Software QA FYI - SQAFYI

Scalability and Performance Testing of Server Software

By: Srinivasan Desikan

This article is intended to discuss the concepts of performance and scalability testing with respect to four resources CPU, disk, memory and network. The four resources are related to each other and we need to completely understand their relationship to implement the strategy for scalability and performance testing.

Like the children in the house the four resources in the computer require equal attention, as they want to grow together to enhance the scalability and performance purpose. Many software engineers do not understand the purpose of this growth very well. All these resources are interdependent and will have issues if other resource is modified. For example, if the memory requirements in the system are addressed, the CPU will become more intensive. This in turn results in multiple cycles of upgrade as the requirements of the customers keep increasing. All these resources tend to grow, when a new release of the product happens. These aspects show only upward growth as software becomes more and more complex. Multiple upgrade cycles were possible till last few years. Due to several factors like recession in economy, cost consciousness and software being utilized in plenty of other equipment such as Mobile phones, and PDAs, there is a requirement to change the development and testing strategy. This is needed to justify the growth of these four resources. The software is not only for computers but also for equipment; hence up-grading the resources are not easy anymore.

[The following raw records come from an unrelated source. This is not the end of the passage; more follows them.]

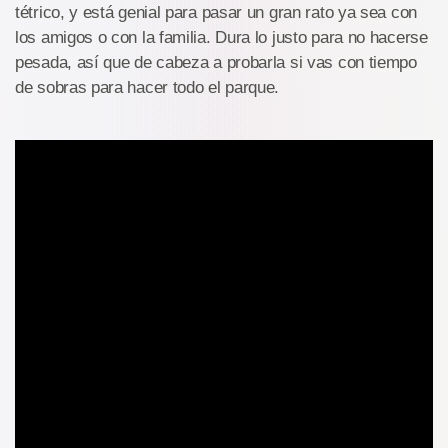
tétrico, y está genial para pasar un gran rato ya sea con
los amigos o con la familia. Dura lo justo para no hacerse
pesada, así que de cabeza a probarla si vas con tiempo
de sobras para hacer todo el parque.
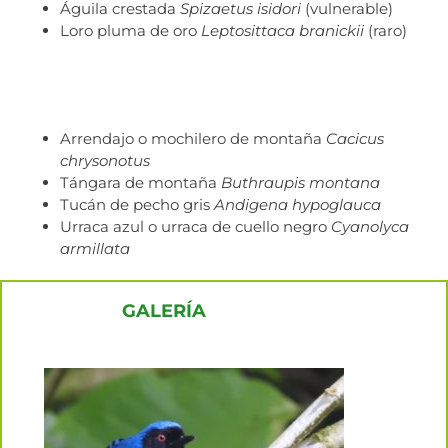
Águila crestada
Spizaetus isidori
(vulnerable)
Loro pluma de oro
Leptosittaca branickii
(raro)
Arrendajo o mochilero de montaña
Cacicus
chrysonotus
Tángara de montaña
Buthraupis montana
Tucán de pecho gris
Andigena hypoglauca
Urraca azul o urraca de cuello negro
Cyanolyca
armillata
GALERÍA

Let us discuss the following issues and steps to derive a good testing strategy based on some assumptions: · Choosing the right product configuration · Choosing the right resources · Utilizing the benchmarking and scalability results Choosing the Right Product Configuration

The confusion that often arises between the customers and software vendors is in deciding the right product configuration. This happens since the developers and the testers of server software assume only one typical customer scenario. They exhibit a reluctant attitude for appreciating the fact that each customer scenario is different and requires a specified customization at the design level of the product.

Often, the customers are lost when they have been told to increase the number of CPUs, memory, and the network bandwidth for better performance and scalability. Also, measurable guidelines to specify the level of performance/scalability improvement/degradation when resources are adjusted, is not provided. This results in multiple upgrade cycles.

Choosing the Right Resources

It is important to understand and acknowledge customer’s view about the resources the product intensively uses and the resources that are critical for the product usage. It is easy to tell the customer that product A is CPU intensive, product B requires more memory and product C requires better bandwidth. Some of the products that run on a particular server could be from multiple vendors. But it is very difficult for the customer to increase all the resources in the server as all the products are expected to run in the same server at the same time. Many times the engineers are not aware of this fact and they look at only one product to give the solution, which often fails to meet the expectations of the customer. The concept of system is missing in development and testing of many companies. The product development teams do not get to decide what components constitute a system; it is rather decided by the customer and may involve multiple products from multiple suppliers. Utilizing Benchmarking and Scalability Results

The benchmarking and scalability results achieved in the test lab are not repeatable for the customer in their setup. This is because of the fact that the product is tested in a simulated environment or by keeping all parameters such as memory, CPU, disk and network in "safe condition". These parameters are generally available to customers in the marketing docs.

The perspectives and requirements for each of the customer are completely different and it is very difficult to set the right strategy. Let us have a look at some basic assumptions before we proceed further.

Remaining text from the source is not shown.